WORK REQUEST => Pull every line from the records that has the word "içeriği" in it.

EXERCISE DATA =>
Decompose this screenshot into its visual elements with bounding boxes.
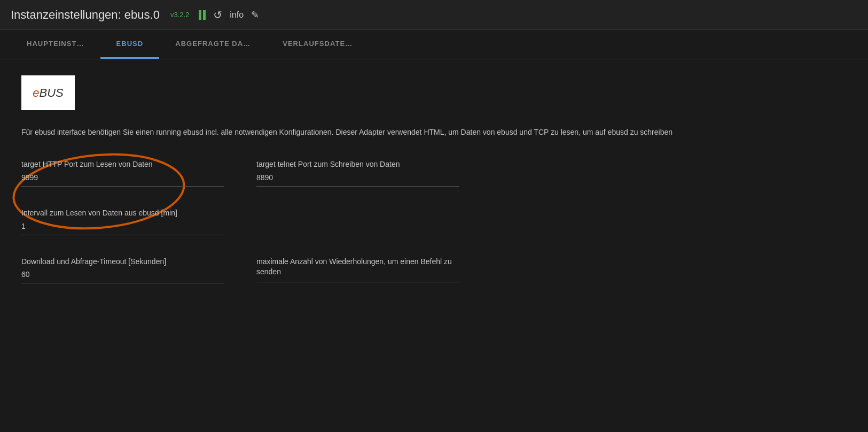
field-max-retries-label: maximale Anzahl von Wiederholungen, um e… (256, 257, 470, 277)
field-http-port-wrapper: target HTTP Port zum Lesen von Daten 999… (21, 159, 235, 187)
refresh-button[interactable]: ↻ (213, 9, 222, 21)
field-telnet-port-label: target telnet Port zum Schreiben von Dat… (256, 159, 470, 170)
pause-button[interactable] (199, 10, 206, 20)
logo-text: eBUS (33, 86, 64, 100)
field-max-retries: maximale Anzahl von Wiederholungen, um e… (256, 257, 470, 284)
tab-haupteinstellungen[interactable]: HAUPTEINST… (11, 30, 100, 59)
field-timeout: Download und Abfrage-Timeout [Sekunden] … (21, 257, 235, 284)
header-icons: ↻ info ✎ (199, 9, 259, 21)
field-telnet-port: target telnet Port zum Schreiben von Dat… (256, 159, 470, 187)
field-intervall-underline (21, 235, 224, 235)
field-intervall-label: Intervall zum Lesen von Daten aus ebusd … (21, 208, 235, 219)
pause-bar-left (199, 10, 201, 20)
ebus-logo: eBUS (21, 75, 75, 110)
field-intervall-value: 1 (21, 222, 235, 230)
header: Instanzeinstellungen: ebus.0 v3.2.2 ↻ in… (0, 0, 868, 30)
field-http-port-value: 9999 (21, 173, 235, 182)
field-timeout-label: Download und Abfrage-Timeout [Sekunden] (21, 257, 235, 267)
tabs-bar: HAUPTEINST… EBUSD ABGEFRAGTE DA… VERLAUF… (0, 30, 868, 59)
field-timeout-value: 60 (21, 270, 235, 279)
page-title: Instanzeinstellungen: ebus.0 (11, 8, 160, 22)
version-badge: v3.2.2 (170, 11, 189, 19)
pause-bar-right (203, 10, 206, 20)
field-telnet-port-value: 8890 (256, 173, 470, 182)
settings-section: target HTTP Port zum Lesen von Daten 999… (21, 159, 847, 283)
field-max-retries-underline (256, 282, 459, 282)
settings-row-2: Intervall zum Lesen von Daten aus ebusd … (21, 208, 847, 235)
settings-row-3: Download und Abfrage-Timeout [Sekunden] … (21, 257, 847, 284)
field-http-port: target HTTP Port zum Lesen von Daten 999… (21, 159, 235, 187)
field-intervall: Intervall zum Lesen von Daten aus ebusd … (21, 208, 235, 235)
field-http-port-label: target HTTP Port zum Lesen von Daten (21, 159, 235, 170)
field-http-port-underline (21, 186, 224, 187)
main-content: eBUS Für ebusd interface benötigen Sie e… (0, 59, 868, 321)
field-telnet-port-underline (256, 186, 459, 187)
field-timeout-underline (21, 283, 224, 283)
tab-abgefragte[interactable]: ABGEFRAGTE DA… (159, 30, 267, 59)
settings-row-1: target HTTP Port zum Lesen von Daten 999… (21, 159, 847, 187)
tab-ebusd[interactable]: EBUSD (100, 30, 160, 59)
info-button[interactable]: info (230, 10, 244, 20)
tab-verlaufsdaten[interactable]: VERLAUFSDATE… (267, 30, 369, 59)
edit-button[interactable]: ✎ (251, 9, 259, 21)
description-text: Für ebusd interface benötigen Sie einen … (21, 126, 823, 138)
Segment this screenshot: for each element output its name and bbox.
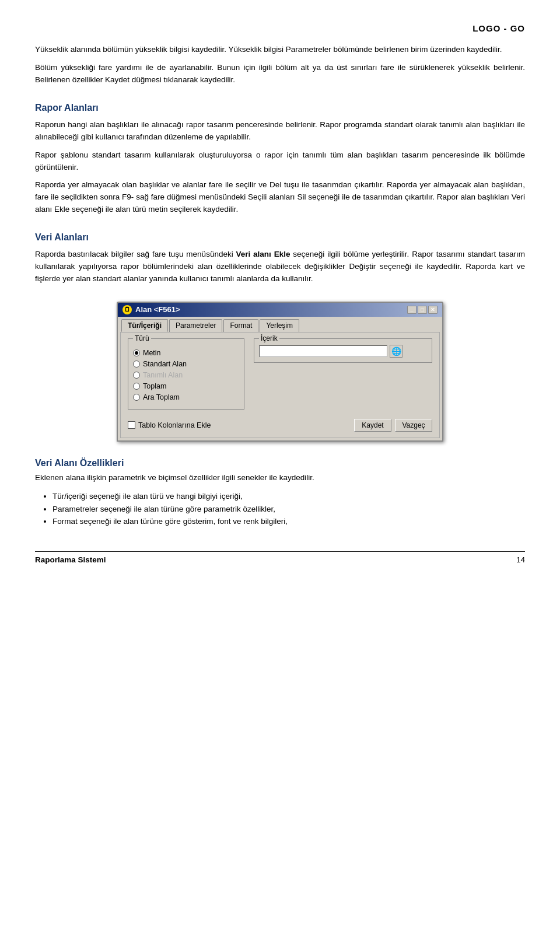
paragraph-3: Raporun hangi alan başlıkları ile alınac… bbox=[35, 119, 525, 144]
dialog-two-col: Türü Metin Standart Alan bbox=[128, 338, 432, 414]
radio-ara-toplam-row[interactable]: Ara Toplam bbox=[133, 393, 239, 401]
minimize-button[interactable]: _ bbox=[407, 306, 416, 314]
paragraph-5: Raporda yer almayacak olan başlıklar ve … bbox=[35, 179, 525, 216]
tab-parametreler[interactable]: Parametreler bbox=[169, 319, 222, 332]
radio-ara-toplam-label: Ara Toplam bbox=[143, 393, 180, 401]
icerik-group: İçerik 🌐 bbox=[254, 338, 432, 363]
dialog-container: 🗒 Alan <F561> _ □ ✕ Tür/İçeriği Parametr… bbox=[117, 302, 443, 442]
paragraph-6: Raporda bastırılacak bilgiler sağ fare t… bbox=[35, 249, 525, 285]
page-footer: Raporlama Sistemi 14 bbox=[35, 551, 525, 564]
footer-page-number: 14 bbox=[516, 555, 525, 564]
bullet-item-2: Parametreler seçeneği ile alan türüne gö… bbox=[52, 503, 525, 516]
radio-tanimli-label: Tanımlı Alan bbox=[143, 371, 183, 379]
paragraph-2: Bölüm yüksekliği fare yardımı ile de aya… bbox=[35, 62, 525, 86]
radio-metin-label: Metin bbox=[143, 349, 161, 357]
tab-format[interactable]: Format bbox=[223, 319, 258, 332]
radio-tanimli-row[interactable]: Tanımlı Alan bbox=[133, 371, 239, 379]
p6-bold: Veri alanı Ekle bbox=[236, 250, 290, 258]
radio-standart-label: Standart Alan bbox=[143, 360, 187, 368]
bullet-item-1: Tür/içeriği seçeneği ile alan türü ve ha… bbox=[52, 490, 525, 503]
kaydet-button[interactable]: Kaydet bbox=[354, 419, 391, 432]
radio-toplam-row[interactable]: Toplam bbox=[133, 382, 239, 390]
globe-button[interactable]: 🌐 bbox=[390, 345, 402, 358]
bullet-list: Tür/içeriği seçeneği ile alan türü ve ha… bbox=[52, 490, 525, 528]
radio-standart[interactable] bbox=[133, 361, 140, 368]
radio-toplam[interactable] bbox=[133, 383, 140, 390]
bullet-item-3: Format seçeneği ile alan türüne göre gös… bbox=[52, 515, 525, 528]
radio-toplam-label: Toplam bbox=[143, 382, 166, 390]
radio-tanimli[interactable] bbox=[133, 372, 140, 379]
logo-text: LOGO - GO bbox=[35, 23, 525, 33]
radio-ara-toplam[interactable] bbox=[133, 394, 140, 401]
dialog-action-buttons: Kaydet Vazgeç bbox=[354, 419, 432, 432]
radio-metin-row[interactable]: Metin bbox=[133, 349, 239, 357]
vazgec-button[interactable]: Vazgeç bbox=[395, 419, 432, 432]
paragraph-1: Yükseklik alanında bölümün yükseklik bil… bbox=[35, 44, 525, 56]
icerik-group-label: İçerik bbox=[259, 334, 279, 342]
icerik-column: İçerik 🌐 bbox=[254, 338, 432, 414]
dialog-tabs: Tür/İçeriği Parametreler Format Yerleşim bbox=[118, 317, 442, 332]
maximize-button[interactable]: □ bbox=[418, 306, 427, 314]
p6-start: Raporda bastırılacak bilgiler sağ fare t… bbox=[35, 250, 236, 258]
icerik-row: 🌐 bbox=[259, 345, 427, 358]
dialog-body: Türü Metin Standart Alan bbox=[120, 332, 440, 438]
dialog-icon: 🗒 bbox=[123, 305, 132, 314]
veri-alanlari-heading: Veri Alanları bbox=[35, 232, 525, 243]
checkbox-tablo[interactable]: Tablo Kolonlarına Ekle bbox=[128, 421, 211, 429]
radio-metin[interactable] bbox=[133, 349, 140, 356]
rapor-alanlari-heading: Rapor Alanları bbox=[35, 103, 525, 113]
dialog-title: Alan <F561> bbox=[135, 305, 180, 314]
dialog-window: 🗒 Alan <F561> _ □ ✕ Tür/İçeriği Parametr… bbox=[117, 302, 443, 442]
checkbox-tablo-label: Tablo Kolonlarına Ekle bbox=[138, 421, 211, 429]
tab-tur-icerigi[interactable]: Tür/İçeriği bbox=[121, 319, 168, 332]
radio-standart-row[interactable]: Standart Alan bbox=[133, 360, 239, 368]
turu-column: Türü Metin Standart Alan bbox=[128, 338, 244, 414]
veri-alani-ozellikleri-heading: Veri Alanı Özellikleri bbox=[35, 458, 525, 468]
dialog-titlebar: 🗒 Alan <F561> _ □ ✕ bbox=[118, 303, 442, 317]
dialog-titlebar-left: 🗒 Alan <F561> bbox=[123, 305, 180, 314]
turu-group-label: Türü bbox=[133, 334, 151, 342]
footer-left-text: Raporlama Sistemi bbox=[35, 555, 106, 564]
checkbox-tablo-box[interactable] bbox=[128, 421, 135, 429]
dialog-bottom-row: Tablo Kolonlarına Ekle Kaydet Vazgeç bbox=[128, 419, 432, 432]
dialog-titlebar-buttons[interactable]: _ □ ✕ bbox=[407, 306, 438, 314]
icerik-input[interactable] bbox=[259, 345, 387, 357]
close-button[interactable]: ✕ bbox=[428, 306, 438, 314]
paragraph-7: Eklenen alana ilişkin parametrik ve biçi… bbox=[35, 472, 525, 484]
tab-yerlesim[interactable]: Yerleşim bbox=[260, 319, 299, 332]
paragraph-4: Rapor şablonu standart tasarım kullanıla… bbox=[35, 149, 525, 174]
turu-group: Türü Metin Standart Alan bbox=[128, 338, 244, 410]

RESULT BELOW =>
bullet-item-1: Tür/içeriği seçeneği ile alan türü ve ha… bbox=[52, 490, 525, 503]
bullet-list: Tür/içeriği seçeneği ile alan türü ve ha… bbox=[52, 490, 525, 528]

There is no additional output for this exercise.